**Data supplied:**
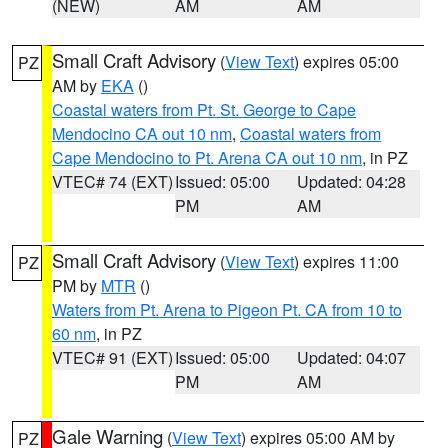
(NEW)
AM
AM
Small Craft Advisory
(
View Text
) expires 05:00
PZ
AM by
EKA
()
Coastal waters from Pt. St. George to Cape
Mendocino CA out 10 nm
,
Coastal waters from
Cape Mendocino to Pt. Arena CA out 10 nm
, in PZ
VTEC# 74 (EXT)
Issued: 05:00
Updated: 04:28
PM
AM
Small Craft Advisory
(
View Text
) expires 11:00
PZ
PM by
MTR
()
Waters from Pt. Arena to Pigeon Pt. CA from 10 to
60 nm
, in PZ
VTEC# 91 (EXT)
Issued: 05:00
Updated: 04:07
PM
AM
Gale Warning
(
View Text
) expires 05:00 AM by
PZ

**Task details:**
Scan the material above for the string "Cape", and copy every line where it is found.

**Output below:**
Coastal waters from Pt. St. George to Cape
Cape Mendocino to Pt. Arena CA out 10 nm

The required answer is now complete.